Sharpe also has somewhat of a signature, dripping or running look in her pieces. She mixes Liquin (she grew up using linseed oil, but it takes too long to dry) and a thinner in her paint to create this look. “If I didn’t have that kind of glide with the medium, I wouldn’t be able to paint like how I paint,” she says.

Finally, Sharpe uses Popsicle sticks to stir paint, and uses them to apply small amounts of color to a piece.


Vinyl Gloves
“All gloves are not created equal,” warns Sharpe. While at work in her home studio, Sharpe wears black vinyl gloves. She knew about their benefits from her 10 years as a hairstylist.

Vinyl gloves eliminate excess smudging while painting. “If part of my hand hits part of the painting that’s wet or not fixed yet, it smears differently. Your [bare] hand ends up sticking to it, and you’ve just got a lot more texture to your skin, whereas if you’re wearing a glove, it slides right off, so might smear it, but you’re not smearing it with a pressure,” she explains.

And they help with clean up. It would take Sharpe longer to remove the paint from her hands and skin versus wiping off gloves. Plus, she adds, “I’ll get a couple of uses out of them.”

Ability to Connect with Caliber, Passionate Artists
Over her years in Phoenix, Sharpe has met or interacted with roughly 300 artists in the community from putting on shows. But there’s a secret to getting that number where it is.

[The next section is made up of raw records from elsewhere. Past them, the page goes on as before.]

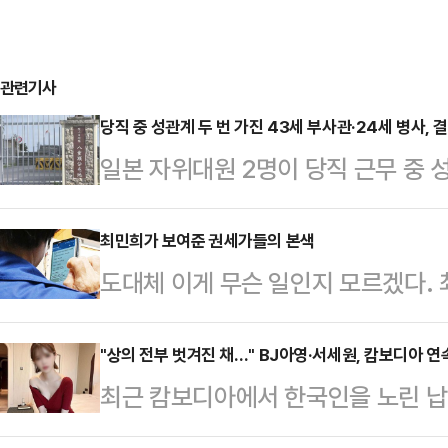
관련기사
당직 중 성관계 두 번 가진 43세 부사관·24세 병사, 
일본 자위대원 2명이 당직 근무 중 
받게 됐다.22일 오키나와타임즈 등
부사관 A(43·남)씨와 병사 B(24·
최민희가 보여준 권세가들의 본색
도대체 이게 무슨 일인지 모르겠다
내렸다.제15고사특과연대 소속인 이들
회 위원장 얘기다. 국정감사 기간 중
4일 당직 근무 중 부대에서 성관계를
때문에 열흘이 넘도록 사회적 논란거리
"상의 전부 벗겨진 채…" BJ아영·서세원, 캄보디아 
부대에 스스로 신고하면서 드러났다. 
최근 캄보디아에서 한국인을 노린 납
결혼했었다는 뉴스까지 나오고 있다. 
고 반성의 뜻을 나타내고 있다"고 전
년 전 고(故) BJ아영(본명 변아영)
입니까”라는 물음이 절로 나오게 하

“I wouldn’t be able to do what I do, on any level, without artists that I really believe in,” she says, “I don’t believe in every artist on the planet, or in the community, but the ones that I do believe in, that are in my capacity to interact with, I try to [interact with them].”

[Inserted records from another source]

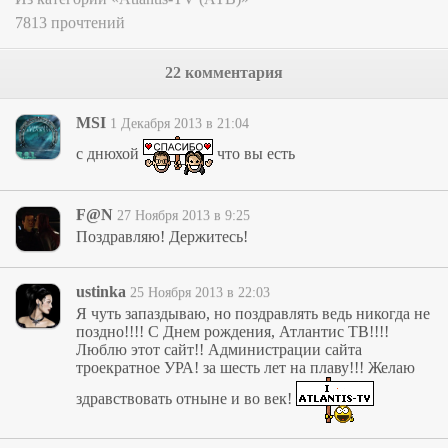
7813 прочтений
22 комментария
MSI
1 Декабря 2013 в 21:04
с днюхой
что вы есть
F@N
27 Ноября 2013 в 9:25
Поздравляю! Держитесь!
ustinka
25 Ноября 2013 в 22:03
Я чуть запаздываю, но поздравлять ведь никогда не
поздно!!!! С Днем рождения, Атлантис ТВ!!!!
Люблю этот сайт!! Администрации сайта
троекратное УРА! за шесть лет на плаву!!! Желаю
здравствовать отныне и во век!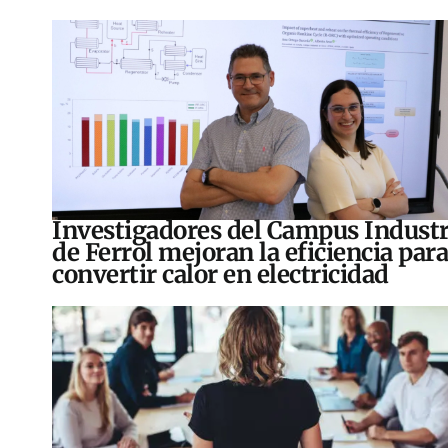
Investigadores del Campus Industr
de Ferrol mejoran la eficiencia para
convertir calor en electricidad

Conversely, “If there’re artists that I would love to work with but they’re blue chip [works are in a long-standing and successful gallery] or beyond that, I just use them as an internal inspiration, and support them, go to their show, tell them I love their work.”

The difference is many of the artists Sharpe works with are considered emerging, even if they’ve been doing it for 10 years. Sharpe keeps in touch with, and has some sort of relationship with, a number of Phoenix artists. She’ll find the time to meet up, talk about upcoming projects, even just have a drink – and there’s a major benefit for her as well.

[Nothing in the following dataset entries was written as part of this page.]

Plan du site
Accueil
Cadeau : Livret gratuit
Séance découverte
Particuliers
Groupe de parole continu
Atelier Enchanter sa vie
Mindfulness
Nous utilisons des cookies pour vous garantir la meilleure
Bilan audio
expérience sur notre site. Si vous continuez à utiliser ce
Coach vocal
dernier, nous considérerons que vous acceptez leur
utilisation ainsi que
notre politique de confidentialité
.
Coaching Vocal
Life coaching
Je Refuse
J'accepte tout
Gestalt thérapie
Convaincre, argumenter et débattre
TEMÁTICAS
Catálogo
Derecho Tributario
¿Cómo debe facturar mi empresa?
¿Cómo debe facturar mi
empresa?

“I have an inner circle of support,” she says. “I’m lucky to have connections and friendships…I think people should surround themselves with people who elevate them.”

Final Thought: A lot of people don’t buy original art.
“Most people, they either collect art or they don’t, and the average person doesn’t,” says Sharpe, “And that is a goal that I have for our community. I don’t know how realistic it is.”

Sharpe expresses how people will spend money on hair, handbags, coffee, even stock art from IKEA or Target, but don’t have any original art in their homes.

“There’s a level of permanence to the choice [of an original art piece], whereas your handbag will wear out, you’re going to want to change your glasses, you’re going to lose your sunglasses, you’ve got to get your hair redone,” she says. “There are all these things that are impermanent that we put value on, but then there’s things that have more permanence that we seem to have a block on putting importance on.”

Sharpe says there are many ways to make art affordable; all it takes is giving up one of these luxuries to begin a collection. “A lot of galleries take payment plans, do lay-aways,” she says, “It just depends on what your priorities are.”